# Exercise data
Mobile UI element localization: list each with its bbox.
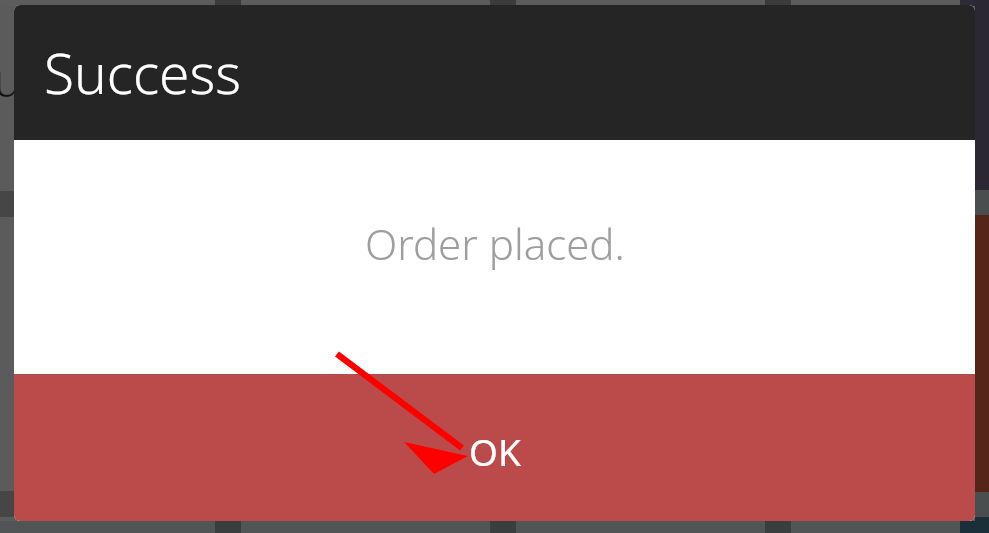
other: Annotation arrow pointing at OK [0,0,989,533]
staticText: Order placed. [365,215,625,272]
staticText: u [0,48,22,111]
staticText: OK [469,426,521,476]
staticText: Success [44,35,241,110]
button[interactable]: OK [14,374,975,521]
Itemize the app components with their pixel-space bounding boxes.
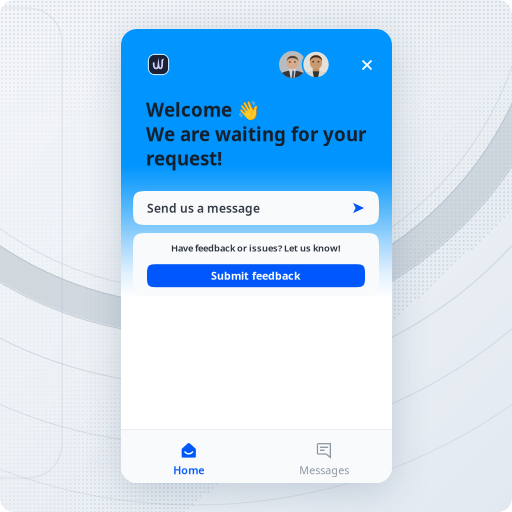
staticText: Messages [299, 463, 349, 477]
staticText: request! [146, 146, 222, 171]
button[interactable]: Home [121, 429, 256, 483]
staticText: Welcome 👋 [146, 97, 260, 122]
staticText: We are waiting for your [146, 122, 366, 146]
button[interactable]: Messages [256, 429, 392, 483]
staticText: Have feedback or issues? Let us know! [171, 242, 341, 254]
button[interactable]: Close [353, 51, 381, 79]
staticText: Home [173, 463, 204, 477]
staticText: Send us a message [147, 200, 260, 216]
staticText: Submit feedback [211, 269, 301, 283]
button[interactable]: Send us a message [133, 191, 379, 225]
button[interactable]: Submit feedback [147, 264, 365, 287]
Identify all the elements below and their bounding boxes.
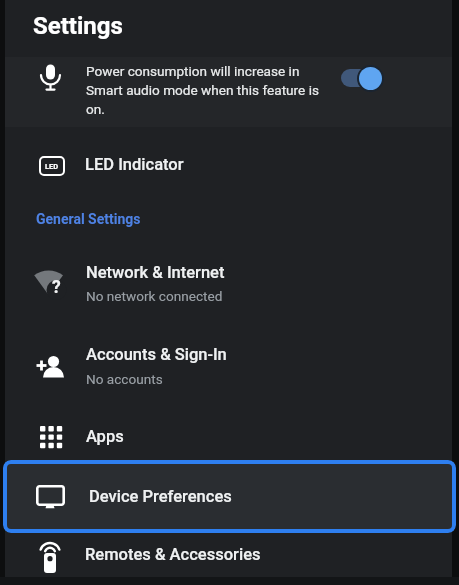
staticText: Device Preferences xyxy=(89,487,232,506)
staticText: Apps xyxy=(86,427,124,446)
button[interactable]: Apps xyxy=(0,410,459,460)
staticText: No accounts xyxy=(86,371,163,387)
staticText: No network connected xyxy=(86,288,223,304)
staticText: ? xyxy=(52,277,61,298)
staticText: Settings xyxy=(33,12,123,40)
staticText: LED xyxy=(45,162,59,171)
staticText: Network & Internet xyxy=(86,263,225,282)
button[interactable]: Power consumption will increase in Smart… xyxy=(0,57,459,127)
staticText: Power consumption will increase in Smart… xyxy=(86,63,319,117)
button[interactable]: Remotes & Accessories xyxy=(0,533,459,585)
staticText: LED Indicator xyxy=(85,155,184,174)
staticText: Accounts & Sign-In xyxy=(86,345,227,364)
button[interactable]: Network & Internet xyxy=(0,252,459,314)
button[interactable]: Device Preferences xyxy=(3,460,456,533)
button[interactable]: LED xyxy=(0,140,459,192)
button[interactable]: Accounts & Sign-In xyxy=(0,338,459,400)
staticText: Remotes & Accessories xyxy=(85,545,261,564)
staticText: General Settings xyxy=(36,211,141,227)
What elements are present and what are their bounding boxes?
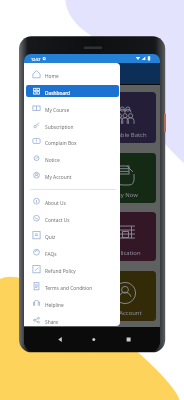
button[interactable]: Share (26, 314, 119, 326)
button[interactable]: Notice (26, 152, 119, 164)
button[interactable]: Available Batch (94, 92, 156, 143)
button[interactable]: Refund Policy (26, 263, 119, 275)
staticText: Quiz (45, 234, 56, 241)
staticText: My Course (45, 107, 70, 114)
button[interactable]: About Us (26, 195, 119, 207)
button[interactable]: My Account (94, 271, 156, 321)
staticText: My Account (109, 309, 142, 317)
staticText: FAQs (45, 251, 57, 258)
button[interactable]: Quiz (26, 229, 119, 241)
button[interactable]: Subscription (26, 119, 119, 131)
staticText: Available Batch (104, 131, 147, 139)
staticText: Home (45, 73, 59, 80)
staticText: Complain Box (45, 140, 77, 147)
staticText: Helpline (45, 302, 64, 309)
button[interactable]: Terms and Condition (26, 280, 119, 292)
staticText: Share (45, 319, 59, 326)
staticText: Refund Policy (45, 268, 76, 275)
button[interactable]: Contact Us (26, 212, 119, 224)
staticText: Buy Now (113, 191, 138, 199)
staticText: Notice (45, 157, 60, 164)
staticText: Dashboard (45, 90, 71, 97)
button[interactable]: Application (94, 212, 156, 261)
button[interactable]: Buy Now (94, 153, 156, 203)
button[interactable]: Home (26, 68, 119, 80)
button[interactable]: My Course (26, 102, 119, 114)
staticText: Subscription (45, 124, 74, 131)
button[interactable]: FAQs (26, 246, 119, 258)
staticText: Terms and Condition (45, 285, 93, 292)
staticText: 12:57 (31, 57, 41, 62)
staticText: Application (109, 249, 141, 257)
staticText: My Account (45, 174, 72, 181)
staticText: Contact Us (45, 217, 70, 224)
button[interactable]: Complain Box (26, 135, 119, 147)
button[interactable]: Helpline (26, 297, 119, 309)
button[interactable]: Dashboard (26, 85, 119, 97)
button[interactable]: My Account (26, 169, 119, 181)
staticText: About Us (45, 200, 66, 207)
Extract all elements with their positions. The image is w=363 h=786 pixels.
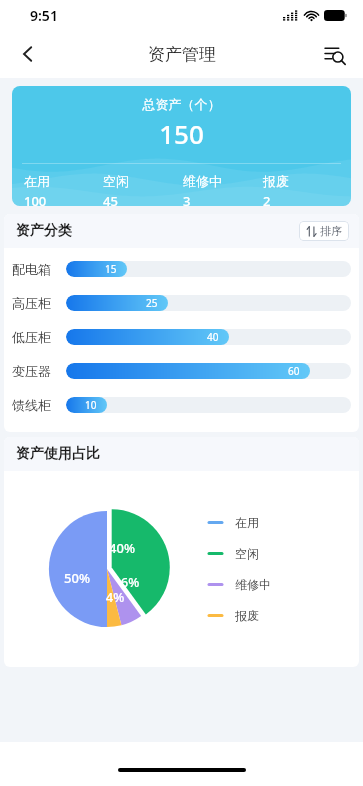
staticText: 配电箱 [12, 261, 66, 277]
staticText: 100 [24, 192, 47, 206]
staticText: 3 [183, 192, 191, 206]
button[interactable]: 报废 [209, 608, 259, 623]
staticText: 4% [99, 588, 131, 606]
staticText: 60 [288, 364, 300, 378]
staticText: 9:51 [30, 6, 58, 25]
staticText: 总资产（个） [12, 96, 351, 112]
button[interactable]: 在用 [209, 515, 259, 530]
button[interactable]: 低压柜 [12, 328, 351, 346]
staticText: 150 [12, 116, 351, 151]
button[interactable]: 馈线柜 [12, 396, 351, 414]
button[interactable]: 配电箱 [12, 260, 351, 278]
staticText: 资产分类 [16, 222, 72, 240]
button[interactable]: 空闲 [209, 546, 259, 561]
staticText: 空闲 [235, 546, 259, 561]
staticText: 在用 [235, 515, 259, 530]
staticText: 报废 [263, 173, 289, 189]
staticText: 变压器 [12, 363, 66, 379]
button[interactable]: 变压器 [12, 362, 351, 380]
staticText: 资产使用占比 [16, 445, 100, 463]
button[interactable]: Filter and search [315, 35, 353, 73]
staticText: 50% [61, 569, 93, 587]
staticText: 维修中 [235, 577, 271, 592]
button[interactable]: 总资产（个） [12, 86, 351, 206]
button[interactable]: 高压柜 [12, 294, 351, 312]
button[interactable]: 维修中 [209, 577, 271, 592]
staticText: 维修中 [183, 173, 222, 189]
staticText: 低压柜 [12, 329, 66, 345]
staticText: 15 [105, 262, 117, 276]
staticText: 2 [263, 192, 271, 206]
staticText: 25 [146, 296, 158, 310]
staticText: 馈线柜 [12, 397, 66, 413]
staticText: 报废 [235, 608, 259, 623]
staticText: 40 [207, 330, 219, 344]
staticText: 排序 [320, 224, 342, 238]
staticText: 在用 [24, 173, 50, 189]
staticText: 40% [106, 539, 138, 557]
button[interactable]: Back [8, 34, 48, 74]
staticText: 高压柜 [12, 295, 66, 311]
staticText: 10 [85, 398, 97, 412]
staticText: 6% [114, 573, 146, 591]
staticText: 资产管理 [148, 44, 216, 65]
staticText: 45 [103, 192, 118, 206]
staticText: 空闲 [103, 173, 129, 189]
button[interactable]: 排序 [299, 221, 349, 241]
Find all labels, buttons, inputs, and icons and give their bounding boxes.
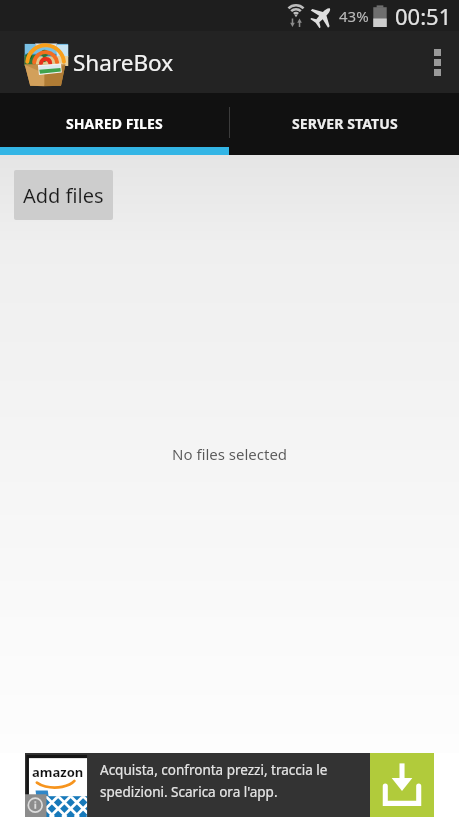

# Instructions to follow
The material above is to be repeated word for word, with no images kept.

# Result of this exercise
Mobile UI element localization: list each with its bbox.
other: Annotation arrow pointing at OK [0,0,989,533]
staticText: Order placed. [365,215,625,272]
staticText: u [0,48,22,111]
staticText: OK [469,426,521,476]
staticText: Success [44,35,241,110]
button[interactable]: OK [14,374,975,521]
Itemize the app components with their pixel-space bounding boxes.
staticText: Messages [299, 463, 349, 477]
staticText: request! [146, 146, 222, 171]
button[interactable]: Home [121, 429, 256, 483]
staticText: Welcome 👋 [146, 97, 260, 122]
staticText: We are waiting for your [146, 122, 366, 146]
button[interactable]: Messages [256, 429, 392, 483]
staticText: Have feedback or issues? Let us know! [171, 242, 341, 254]
button[interactable]: Close [353, 51, 381, 79]
staticText: Home [173, 463, 204, 477]
staticText: Send us a message [147, 200, 260, 216]
staticText: Submit feedback [211, 269, 301, 283]
button[interactable]: Send us a message [133, 191, 379, 225]
button[interactable]: Submit feedback [147, 264, 365, 287]
Identify all the elements below and their bounding boxes.
staticText: Device Preferences xyxy=(89,487,232,506)
staticText: Apps xyxy=(86,427,124,446)
button[interactable]: Apps xyxy=(0,410,459,460)
staticText: No accounts xyxy=(86,371,163,387)
staticText: No network connected xyxy=(86,288,223,304)
staticText: ? xyxy=(52,277,61,298)
staticText: Settings xyxy=(33,12,123,40)
staticText: LED xyxy=(45,162,59,171)
staticText: Network & Internet xyxy=(86,263,225,282)
button[interactable]: Power consumption will increase in Smart… xyxy=(0,57,459,127)
staticText: Power consumption will increase in Smart… xyxy=(86,63,319,117)
button[interactable]: Remotes & Accessories xyxy=(0,533,459,585)
staticText: LED Indicator xyxy=(85,155,184,174)
staticText: Accounts & Sign-In xyxy=(86,345,227,364)
button[interactable]: Network & Internet xyxy=(0,252,459,314)
button[interactable]: Device Preferences xyxy=(3,460,456,533)
button[interactable]: LED xyxy=(0,140,459,192)
button[interactable]: Accounts & Sign-In xyxy=(0,338,459,400)
staticText: Remotes & Accessories xyxy=(85,545,261,564)
staticText: General Settings xyxy=(36,211,141,227)
What elements are present and what are their bounding boxes?
button[interactable]: Share (26, 314, 119, 326)
button[interactable]: Notice (26, 152, 119, 164)
button[interactable]: Available Batch (94, 92, 156, 143)
button[interactable]: Refund Policy (26, 263, 119, 275)
staticText: Quiz (45, 234, 56, 241)
staticText: My Course (45, 107, 70, 114)
button[interactable]: About Us (26, 195, 119, 207)
button[interactable]: My Account (94, 271, 156, 321)
staticText: My Account (109, 309, 142, 317)
staticText: FAQs (45, 251, 57, 258)
button[interactable]: Quiz (26, 229, 119, 241)
button[interactable]: Subscription (26, 119, 119, 131)
staticText: Available Batch (104, 131, 147, 139)
staticText: Home (45, 73, 59, 80)
staticText: Complain Box (45, 140, 77, 147)
staticText: Helpline (45, 302, 64, 309)
button[interactable]: Terms and Condition (26, 280, 119, 292)
staticText: Share (45, 319, 59, 326)
staticText: Refund Policy (45, 268, 76, 275)
button[interactable]: Contact Us (26, 212, 119, 224)
staticText: Buy Now (113, 191, 138, 199)
staticText: Notice (45, 157, 60, 164)
staticText: Dashboard (45, 90, 71, 97)
button[interactable]: Application (94, 212, 156, 261)
button[interactable]: Buy Now (94, 153, 156, 203)
button[interactable]: Home (26, 68, 119, 80)
button[interactable]: My Course (26, 102, 119, 114)
staticText: Subscription (45, 124, 74, 131)
button[interactable]: FAQs (26, 246, 119, 258)
staticText: Terms and Condition (45, 285, 93, 292)
staticText: 12:57 (31, 57, 41, 62)
staticText: Application (109, 249, 141, 257)
staticText: My Account (45, 174, 72, 181)
staticText: Contact Us (45, 217, 70, 224)
button[interactable]: Complain Box (26, 135, 119, 147)
button[interactable]: Helpline (26, 297, 119, 309)
button[interactable]: Dashboard (26, 85, 119, 97)
button[interactable]: My Account (26, 169, 119, 181)
staticText: About Us (45, 200, 66, 207)
Extract all elements with their positions. The image is w=363 h=786 pixels.
staticText: 配电箱 [12, 261, 66, 277]
staticText: 100 [24, 192, 47, 206]
staticText: 3 [183, 192, 191, 206]
button[interactable]: 报废 [209, 608, 259, 623]
staticText: 4% [99, 588, 131, 606]
staticText: 60 [288, 364, 300, 378]
staticText: 9:51 [30, 6, 58, 25]
staticText: 总资产（个） [12, 96, 351, 112]
button[interactable]: 在用 [209, 515, 259, 530]
button[interactable]: 低压柜 [12, 328, 351, 346]
staticText: 150 [12, 116, 351, 151]
button[interactable]: 馈线柜 [12, 396, 351, 414]
button[interactable]: 配电箱 [12, 260, 351, 278]
staticText: 资产分类 [16, 222, 72, 240]
button[interactable]: 空闲 [209, 546, 259, 561]
staticText: 空闲 [235, 546, 259, 561]
staticText: 在用 [235, 515, 259, 530]
staticText: 报废 [263, 173, 289, 189]
staticText: 变压器 [12, 363, 66, 379]
button[interactable]: 变压器 [12, 362, 351, 380]
staticText: 资产使用占比 [16, 445, 100, 463]
button[interactable]: Filter and search [315, 35, 353, 73]
staticText: 50% [61, 569, 93, 587]
staticText: 维修中 [235, 577, 271, 592]
button[interactable]: 总资产（个） [12, 86, 351, 206]
button[interactable]: 高压柜 [12, 294, 351, 312]
button[interactable]: 维修中 [209, 577, 271, 592]
staticText: 维修中 [183, 173, 222, 189]
staticText: 低压柜 [12, 329, 66, 345]
staticText: 15 [105, 262, 117, 276]
staticText: 2 [263, 192, 271, 206]
staticText: 25 [146, 296, 158, 310]
staticText: 馈线柜 [12, 397, 66, 413]
staticText: 报废 [235, 608, 259, 623]
staticText: 40 [207, 330, 219, 344]
staticText: 排序 [320, 224, 342, 238]
staticText: 在用 [24, 173, 50, 189]
staticText: 40% [106, 539, 138, 557]
button[interactable]: Back [8, 34, 48, 74]
staticText: 高压柜 [12, 295, 66, 311]
staticText: 10 [85, 398, 97, 412]
staticText: 6% [114, 573, 146, 591]
staticText: 资产管理 [148, 44, 216, 65]
staticText: 45 [103, 192, 118, 206]
staticText: 空闲 [103, 173, 129, 189]
button[interactable]: 排序 [299, 221, 349, 241]
Find all labels, buttons, inputs, and icons and give their bounding boxes.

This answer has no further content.